The tests were performed over several days in Sept 2010 with Cassandra 0.6.2 utilizing the supplied contrib/py_stress tests.

Read TPS

Write TPS

** Inconclusive results because of slow EBS drive

General EC2

Since the tests are typically large and do not fit in RAM our intent was to test EC2’s hardware performance, not necessarily Cassandra’s performance with things like cached data.As with any performance testing lets first highlight the caveats of trying to run performance tests on EC2. The variance in test results from run to run on EC2’s virtual hardware fluctuated anywhere from 6-12%. I originally set out with the hope of finding the optimal configuration settings for running Cassandra on EC2, but the test results from run to run were too random to gather any meaningful data. Please don’t take this the wrong way because I love EC2, but the beast is like a werewolf…when the moon is full you never know what you are going to get.

Not all EC2 instances are created equal. There can be a sizable difference between the AMD cores and the Intel cores. It looks like the underlying hardware for EC2 is either a “Dual-Core AMD Opteron(tm) Processor 2218 HE w/1M cache” or “Intel(R) Xeon(R) CPU E5430 @ 2.66GHz w/6M cache”. You can figure this out by running the command “cat /proc/cpuinfo”. The Intel cores can be 5-25% faster from run to run probably because of one obvious difference in the size of chip cache of 1M vs 6M. Unfortunately, the chart doesn’t show the differences that well, but for certain types of test it can be substantial and we have noticed better performance shifting our production nodes to the Intel chips.

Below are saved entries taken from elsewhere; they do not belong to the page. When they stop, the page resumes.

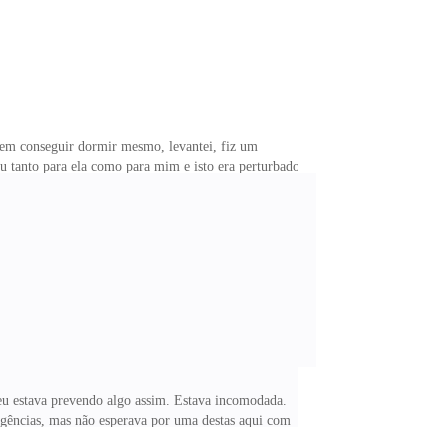
Sem conseguir dormir mesmo, levantei, fiz um
u tanto para ela como para mim e isto era perturbador.
u estava prevendo algo assim. Estava incomodada.
rgências, mas não esperava por uma destas aqui com
ria preocupante uma hemorragia maior. Ele estava bem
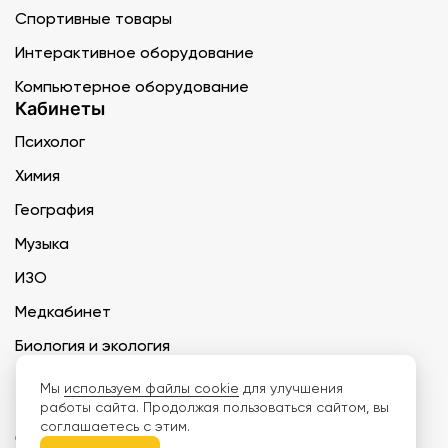
Спортивные товары
Интерактивное оборудование
Компьютерное оборудование
Кабинеты
Психолог
Химия
География
Музыка
ИЗО
Медкабинет
Биология и экология
Технология
Мы
используем файлы cookie
для улучшения
работы сайта. Продолжая пользоваться сайтом, вы
соглашаетесь с этим.
ООО «Дети наше будущее» ИНН 6671165273 ОГРН 1216600030250 КПП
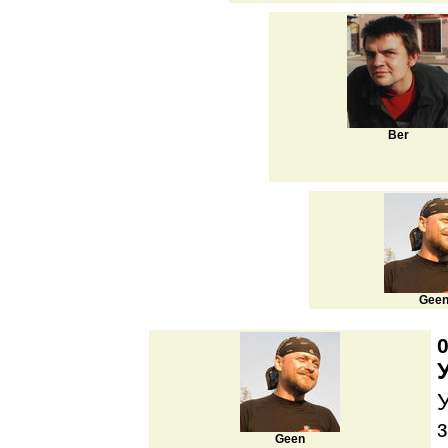
Ber
Gee
0
Geen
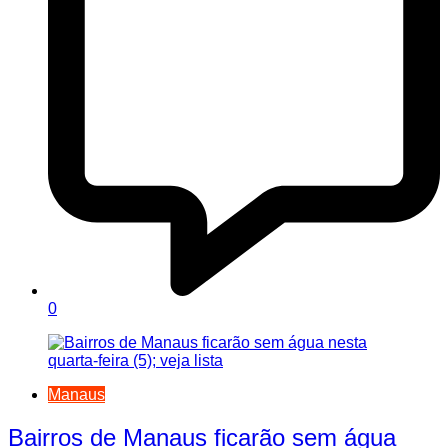
0
Manaus
Bairros de Manaus ficarão sem água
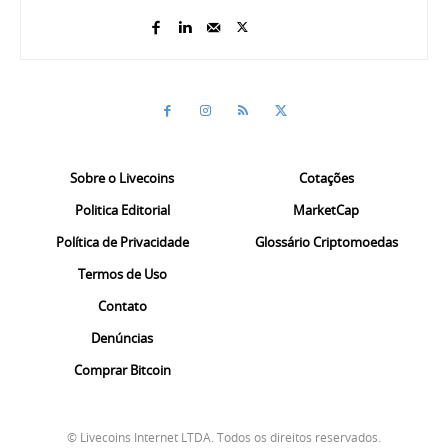
Sobre o Livecoins
Cotações
Politica Editorial
MarketCap
Política de Privacidade
Glossário Criptomoedas
Termos de Uso
Contato
Denúncias
Comprar Bitcoin
© Livecoins Internet LTDA. Todos os direitos reservados.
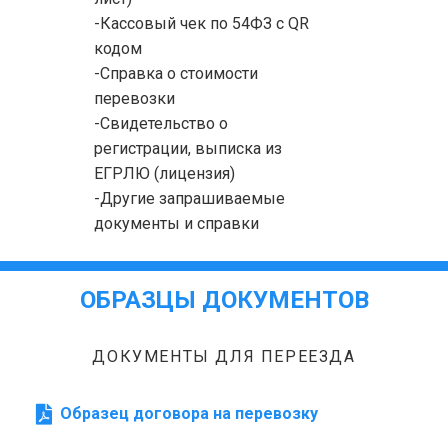
-Кассовый чек по 54ФЗ с QR
кодом
-Справка о стоимости
перевозки
-Свидетельство о
регистрации, выписка из
ЕГРЛЮ (лицензия)
-Другие запрашиваемые
документы и справки
ОБРАЗЦЫ ДОКУМЕНТОВ
ДОКУМЕНТЫ ДЛЯ ПЕРЕЕЗДА
Образец договора на перевозку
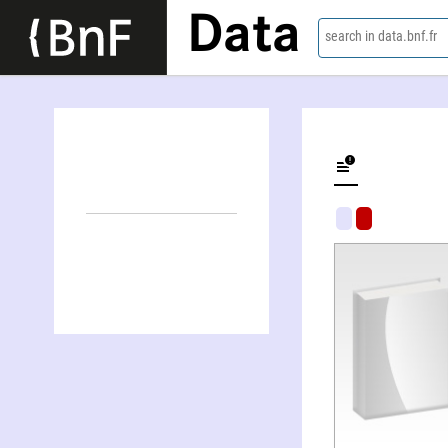
Data
search in data.bnf.fr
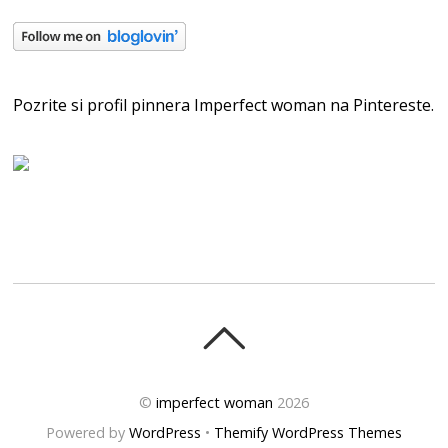
Pozrite si profil pinnera Imperfect woman na Pintereste.
©
imperfect woman
2026
Powered by
WordPress
•
Themify WordPress Themes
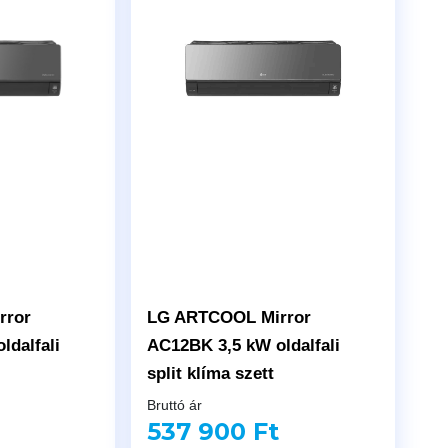
rror
LG ARTCOOL Mirror
ldalfali
AC12BK 3,5 kW oldalfali
split klíma szett
Bruttó ár
537 900 Ft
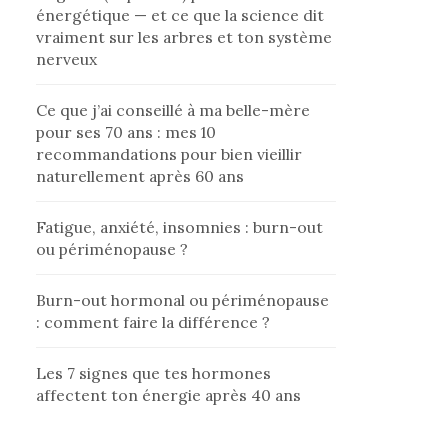
énergétique — et ce que la science dit
vraiment sur les arbres et ton système
nerveux
Ce que j’ai conseillé à ma belle-mère
pour ses 70 ans : mes 10
recommandations pour bien vieillir
naturellement après 60 ans
Fatigue, anxiété, insomnies : burn-out
ou périménopause ?
Burn-out hormonal ou périménopause
: comment faire la différence ?
Les 7 signes que tes hormones
affectent ton énergie après 40 ans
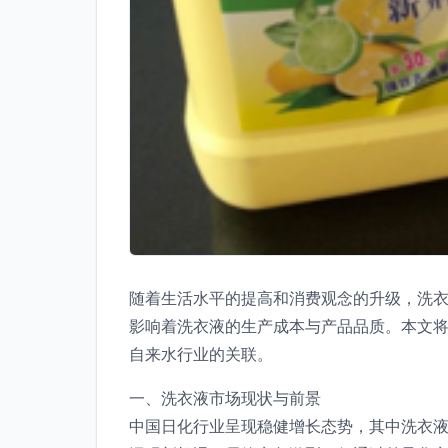
随着生活水平的提高和消费观念的升级，洗
影响着洗衣液的生产成本与产品品质。本文
自来水行业的关联。
一、洗衣液市场现状与前景
中国日化行业呈现稳健增长态势，其中洗衣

Raid 0 EBS drives are the way to go. We didn’t notice a difference above the normal EC2 fluctuations when testing for 2 vs 4 drives. We were aware of other blog tests showing better performed with 4 drives, but we didn’t notice any measurable difference in our testing. Notice in the chart the “Large, Raid, 2 drive EBS, Intel” severely under performance when compared to the ephemeral drive and we tracked this down to a EBS problem. Using the command “iostat -x 5” we were able to find out that 1 of the raided drives was at 100% utilization while the other was only around 40% (Once again an EC2 thing…probably unlucky when we partitioned the EBS drive and got a busy SAN). We know that people have experienced a lot better performance by putting the commit log on a separate drive, but we didn’t notice any discernible difference above and beyond EC2’s normal fluctuations. We also performed a 50/50 read/write test that we hope to publish the results soon.

Small vs Large

Large instances are not 4x as fast as small instances. Large instances are 4x the price and 4x the virtual hardware, but they do not return 4x the performance. The only reason to choose a large instance over a small is for the extra RAM that gives Cassandra more breathing room for stuff like caching and compaction. If you have scenarios like ours where we use mapreduce jobs to iterate over every key in a Cassandra ColumnFamily and the data size is some multiple above available RAM then things like key cache and row cache have little meaning for us and EC2 small instances are a great value. Our production setup also has a 3-1 read/write ratio and our data insertion tends to follow periods of low load giving our small instances time to perform compaction and recover. The small instances are a lot more finicky  and we have to hover over them, but we usually find ourselves hovering over the machines anyways so the cost savings is worth it.

Real Hardware

Kind of obvious, but real hardware is better…and yea SSD’s kick butt. Our real hardware tests were run on very old Dell 860 power edge servers with 1 “Intel(R) Core(TM)2 Duo CPU E6750 @ 2.66GH w/4M cache”, 2 GB RAM, and an old 250GB 7200 RPM hard drive. Out of curiosity we bought the cheapest SSD drive we could find from Fry’s electronics which turned out to be a $96 64 GB drive to run some tests with and it was well worth the money. Granted the drive was marked as “Desktop” and we have reservations about how long it would last in a production server environment, but you cannot argue with the performance results. Our view is it’s cheaper to buy 64GB of SSD drive vs 64GB of RAM and with replication factor > 2 who cares about drive failure :)

Howto

We have included all our automated scripts and documentation used to perform the tests. You should be able to configure the boxes and start reproducing the results in as little as 20 mins per run using the provided scripts. Please refer to a couple of previous blog posts describing automating EC2 setup. We ran each individual test for an average of about 1 hr before we collected results. We also include scripts to configure the client testing machines. It should be as simple as running a few cmd lines.

Conclusion

For us, running our 5 node cluster on small instances works great and the large instances are not worth it unless you must have the extra RAM for caching/compaction. BUT, we wish we had the money for real hardware and SSD drives :). Even our cheap old hardware and cheap SSD drives seemed to outperform EC2 by a considerable margin.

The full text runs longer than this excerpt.